◆ TASK PROMPT
Please return every line from the entries that has the string "planning" in it.

◆ DATA PROVIDED
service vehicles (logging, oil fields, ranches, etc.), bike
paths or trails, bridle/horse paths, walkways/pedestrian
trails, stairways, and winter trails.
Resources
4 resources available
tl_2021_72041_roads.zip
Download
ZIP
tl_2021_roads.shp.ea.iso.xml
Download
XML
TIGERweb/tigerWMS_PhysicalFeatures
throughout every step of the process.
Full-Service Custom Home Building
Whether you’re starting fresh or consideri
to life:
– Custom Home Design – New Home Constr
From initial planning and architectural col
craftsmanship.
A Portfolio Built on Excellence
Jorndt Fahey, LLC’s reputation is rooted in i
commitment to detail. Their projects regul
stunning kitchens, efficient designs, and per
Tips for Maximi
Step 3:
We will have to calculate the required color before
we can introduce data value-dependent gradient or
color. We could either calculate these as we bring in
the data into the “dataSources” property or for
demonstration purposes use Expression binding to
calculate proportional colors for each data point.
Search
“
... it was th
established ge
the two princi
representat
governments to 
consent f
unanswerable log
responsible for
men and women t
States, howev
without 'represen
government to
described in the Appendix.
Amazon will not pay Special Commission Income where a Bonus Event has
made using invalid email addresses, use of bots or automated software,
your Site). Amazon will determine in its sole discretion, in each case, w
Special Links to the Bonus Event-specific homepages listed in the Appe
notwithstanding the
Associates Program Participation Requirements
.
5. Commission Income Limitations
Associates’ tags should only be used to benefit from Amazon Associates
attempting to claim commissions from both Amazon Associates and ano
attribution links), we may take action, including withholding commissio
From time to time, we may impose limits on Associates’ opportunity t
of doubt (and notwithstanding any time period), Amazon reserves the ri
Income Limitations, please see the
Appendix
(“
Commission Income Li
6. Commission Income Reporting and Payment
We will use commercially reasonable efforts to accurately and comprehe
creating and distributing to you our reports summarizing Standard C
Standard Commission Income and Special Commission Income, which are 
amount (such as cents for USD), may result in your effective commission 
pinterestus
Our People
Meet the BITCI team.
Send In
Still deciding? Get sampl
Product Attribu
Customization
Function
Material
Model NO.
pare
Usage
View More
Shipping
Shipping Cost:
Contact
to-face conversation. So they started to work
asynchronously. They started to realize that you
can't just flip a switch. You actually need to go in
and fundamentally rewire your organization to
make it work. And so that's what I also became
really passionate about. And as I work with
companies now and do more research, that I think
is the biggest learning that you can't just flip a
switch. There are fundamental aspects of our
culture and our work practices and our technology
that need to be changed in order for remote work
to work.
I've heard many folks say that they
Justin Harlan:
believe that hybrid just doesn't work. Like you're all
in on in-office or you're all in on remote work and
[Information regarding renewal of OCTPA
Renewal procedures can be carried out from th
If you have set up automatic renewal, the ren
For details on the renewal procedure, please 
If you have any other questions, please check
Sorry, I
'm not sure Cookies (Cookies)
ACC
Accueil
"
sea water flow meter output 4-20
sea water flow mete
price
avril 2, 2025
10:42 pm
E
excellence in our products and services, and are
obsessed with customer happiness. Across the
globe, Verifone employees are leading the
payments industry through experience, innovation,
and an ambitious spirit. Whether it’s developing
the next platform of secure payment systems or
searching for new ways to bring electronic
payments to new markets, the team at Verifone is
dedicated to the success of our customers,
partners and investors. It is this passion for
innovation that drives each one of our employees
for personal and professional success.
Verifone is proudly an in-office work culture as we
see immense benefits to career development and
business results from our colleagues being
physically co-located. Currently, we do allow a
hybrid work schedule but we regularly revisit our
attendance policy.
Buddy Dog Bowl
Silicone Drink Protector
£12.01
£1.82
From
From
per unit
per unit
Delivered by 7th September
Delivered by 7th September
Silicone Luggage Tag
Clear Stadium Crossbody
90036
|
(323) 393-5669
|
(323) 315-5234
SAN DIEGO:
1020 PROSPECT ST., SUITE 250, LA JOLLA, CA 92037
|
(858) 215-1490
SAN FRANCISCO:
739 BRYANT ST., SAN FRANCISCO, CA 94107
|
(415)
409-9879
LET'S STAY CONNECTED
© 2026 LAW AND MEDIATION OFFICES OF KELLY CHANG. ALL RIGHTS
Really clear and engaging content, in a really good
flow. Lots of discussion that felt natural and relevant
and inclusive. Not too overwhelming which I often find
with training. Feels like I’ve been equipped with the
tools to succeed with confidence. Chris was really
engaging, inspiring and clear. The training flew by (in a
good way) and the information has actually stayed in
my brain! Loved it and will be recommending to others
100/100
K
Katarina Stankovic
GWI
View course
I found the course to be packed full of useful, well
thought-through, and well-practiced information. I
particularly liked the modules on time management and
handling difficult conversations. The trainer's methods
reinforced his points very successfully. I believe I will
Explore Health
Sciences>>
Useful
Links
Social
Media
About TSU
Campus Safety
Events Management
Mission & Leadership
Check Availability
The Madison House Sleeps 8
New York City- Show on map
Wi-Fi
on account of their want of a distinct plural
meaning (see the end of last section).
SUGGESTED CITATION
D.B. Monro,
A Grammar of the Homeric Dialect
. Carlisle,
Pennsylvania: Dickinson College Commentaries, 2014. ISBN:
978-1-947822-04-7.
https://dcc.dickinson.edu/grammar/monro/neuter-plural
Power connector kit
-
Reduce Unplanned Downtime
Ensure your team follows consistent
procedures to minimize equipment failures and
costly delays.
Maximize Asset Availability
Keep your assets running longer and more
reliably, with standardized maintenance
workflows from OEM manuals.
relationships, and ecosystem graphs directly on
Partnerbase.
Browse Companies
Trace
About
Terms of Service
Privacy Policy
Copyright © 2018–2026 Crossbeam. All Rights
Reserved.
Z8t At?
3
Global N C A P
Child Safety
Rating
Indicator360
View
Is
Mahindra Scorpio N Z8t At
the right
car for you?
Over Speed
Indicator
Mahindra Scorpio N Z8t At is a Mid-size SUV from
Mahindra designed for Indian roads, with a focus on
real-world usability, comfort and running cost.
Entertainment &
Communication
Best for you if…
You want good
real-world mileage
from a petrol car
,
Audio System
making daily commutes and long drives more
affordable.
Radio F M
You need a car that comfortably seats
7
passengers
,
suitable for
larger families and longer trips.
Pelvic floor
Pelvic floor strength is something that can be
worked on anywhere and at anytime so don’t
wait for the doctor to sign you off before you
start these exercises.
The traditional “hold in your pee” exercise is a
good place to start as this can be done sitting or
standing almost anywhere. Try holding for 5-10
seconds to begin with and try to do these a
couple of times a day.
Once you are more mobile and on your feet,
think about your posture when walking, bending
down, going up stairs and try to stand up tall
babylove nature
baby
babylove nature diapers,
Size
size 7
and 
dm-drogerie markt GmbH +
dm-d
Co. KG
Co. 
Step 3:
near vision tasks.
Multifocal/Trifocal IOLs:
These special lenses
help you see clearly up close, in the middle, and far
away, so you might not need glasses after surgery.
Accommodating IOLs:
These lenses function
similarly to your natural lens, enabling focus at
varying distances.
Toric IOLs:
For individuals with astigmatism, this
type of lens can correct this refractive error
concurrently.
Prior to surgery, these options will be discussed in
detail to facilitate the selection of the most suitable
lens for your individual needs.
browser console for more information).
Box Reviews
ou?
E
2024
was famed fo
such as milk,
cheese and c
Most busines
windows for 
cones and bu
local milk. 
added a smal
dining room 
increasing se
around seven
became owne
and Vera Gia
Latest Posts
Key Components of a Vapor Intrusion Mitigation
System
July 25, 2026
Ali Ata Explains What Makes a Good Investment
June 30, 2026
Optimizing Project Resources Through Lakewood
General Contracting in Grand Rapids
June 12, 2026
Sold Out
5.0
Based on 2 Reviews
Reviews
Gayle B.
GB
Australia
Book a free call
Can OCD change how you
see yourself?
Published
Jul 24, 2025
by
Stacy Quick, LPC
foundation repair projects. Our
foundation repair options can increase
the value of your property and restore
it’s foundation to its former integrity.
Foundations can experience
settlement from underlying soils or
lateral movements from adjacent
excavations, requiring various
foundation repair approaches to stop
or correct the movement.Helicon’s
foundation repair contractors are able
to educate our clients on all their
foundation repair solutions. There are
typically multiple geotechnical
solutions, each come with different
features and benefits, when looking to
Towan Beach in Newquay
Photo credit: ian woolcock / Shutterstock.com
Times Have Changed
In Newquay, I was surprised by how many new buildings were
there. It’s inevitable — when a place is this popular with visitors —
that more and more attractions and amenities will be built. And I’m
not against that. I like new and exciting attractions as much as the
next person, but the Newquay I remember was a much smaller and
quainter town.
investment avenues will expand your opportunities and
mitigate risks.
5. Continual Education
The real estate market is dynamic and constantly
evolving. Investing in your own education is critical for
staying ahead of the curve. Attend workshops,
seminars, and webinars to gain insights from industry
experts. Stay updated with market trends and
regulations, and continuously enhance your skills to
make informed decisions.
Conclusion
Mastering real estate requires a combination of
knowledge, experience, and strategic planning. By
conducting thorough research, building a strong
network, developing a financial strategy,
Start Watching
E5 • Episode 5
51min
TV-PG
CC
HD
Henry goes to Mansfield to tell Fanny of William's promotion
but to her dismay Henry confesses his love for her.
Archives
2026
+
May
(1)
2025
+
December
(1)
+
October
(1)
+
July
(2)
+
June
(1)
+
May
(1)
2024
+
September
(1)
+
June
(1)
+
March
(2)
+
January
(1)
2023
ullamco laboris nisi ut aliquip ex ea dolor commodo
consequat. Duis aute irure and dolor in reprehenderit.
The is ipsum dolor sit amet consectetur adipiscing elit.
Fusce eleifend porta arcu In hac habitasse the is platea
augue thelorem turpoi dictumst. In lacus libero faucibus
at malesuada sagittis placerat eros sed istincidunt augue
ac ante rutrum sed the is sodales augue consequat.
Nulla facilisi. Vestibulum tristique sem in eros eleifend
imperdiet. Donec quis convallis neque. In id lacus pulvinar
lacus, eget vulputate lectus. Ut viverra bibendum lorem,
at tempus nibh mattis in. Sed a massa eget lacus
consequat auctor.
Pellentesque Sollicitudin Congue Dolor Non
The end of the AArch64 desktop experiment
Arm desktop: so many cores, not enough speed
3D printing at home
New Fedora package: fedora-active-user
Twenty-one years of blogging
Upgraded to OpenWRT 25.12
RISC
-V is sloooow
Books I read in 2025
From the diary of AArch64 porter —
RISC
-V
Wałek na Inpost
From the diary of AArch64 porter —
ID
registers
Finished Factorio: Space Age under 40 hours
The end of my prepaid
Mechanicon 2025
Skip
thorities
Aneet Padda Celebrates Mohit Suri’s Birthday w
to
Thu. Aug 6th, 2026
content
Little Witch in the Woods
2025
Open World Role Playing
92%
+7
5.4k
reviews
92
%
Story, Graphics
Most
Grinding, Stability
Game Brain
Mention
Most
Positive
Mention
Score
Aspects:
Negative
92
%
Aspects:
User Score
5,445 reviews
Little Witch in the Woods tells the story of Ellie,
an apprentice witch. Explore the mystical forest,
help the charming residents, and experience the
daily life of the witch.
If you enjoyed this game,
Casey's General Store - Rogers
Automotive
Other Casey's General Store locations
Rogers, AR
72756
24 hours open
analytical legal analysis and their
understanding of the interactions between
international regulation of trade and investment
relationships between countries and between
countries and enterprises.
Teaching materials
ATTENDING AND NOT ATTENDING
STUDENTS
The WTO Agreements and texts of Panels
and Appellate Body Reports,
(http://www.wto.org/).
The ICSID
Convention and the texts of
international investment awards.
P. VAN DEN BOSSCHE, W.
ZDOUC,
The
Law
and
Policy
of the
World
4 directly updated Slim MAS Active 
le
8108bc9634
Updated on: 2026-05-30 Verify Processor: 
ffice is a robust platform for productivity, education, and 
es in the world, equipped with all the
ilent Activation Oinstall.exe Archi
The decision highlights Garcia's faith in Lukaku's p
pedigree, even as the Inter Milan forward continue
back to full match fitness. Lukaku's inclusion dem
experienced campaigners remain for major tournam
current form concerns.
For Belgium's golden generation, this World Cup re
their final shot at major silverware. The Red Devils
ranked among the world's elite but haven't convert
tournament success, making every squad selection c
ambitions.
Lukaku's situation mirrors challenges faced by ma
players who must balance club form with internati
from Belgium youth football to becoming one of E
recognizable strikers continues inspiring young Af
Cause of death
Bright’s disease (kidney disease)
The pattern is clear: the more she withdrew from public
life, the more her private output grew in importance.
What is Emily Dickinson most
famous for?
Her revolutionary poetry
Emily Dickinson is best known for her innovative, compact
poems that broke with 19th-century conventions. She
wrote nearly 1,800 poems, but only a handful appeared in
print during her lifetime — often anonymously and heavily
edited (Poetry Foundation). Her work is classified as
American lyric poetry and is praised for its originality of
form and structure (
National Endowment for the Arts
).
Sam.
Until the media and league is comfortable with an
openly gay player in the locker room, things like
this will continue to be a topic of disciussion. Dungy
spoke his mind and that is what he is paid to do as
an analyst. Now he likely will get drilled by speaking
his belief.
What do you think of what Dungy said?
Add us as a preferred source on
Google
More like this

◆ PROBLEM SOLUTION
From initial planning and architectural col
knowledge, experience, and strategic planning. By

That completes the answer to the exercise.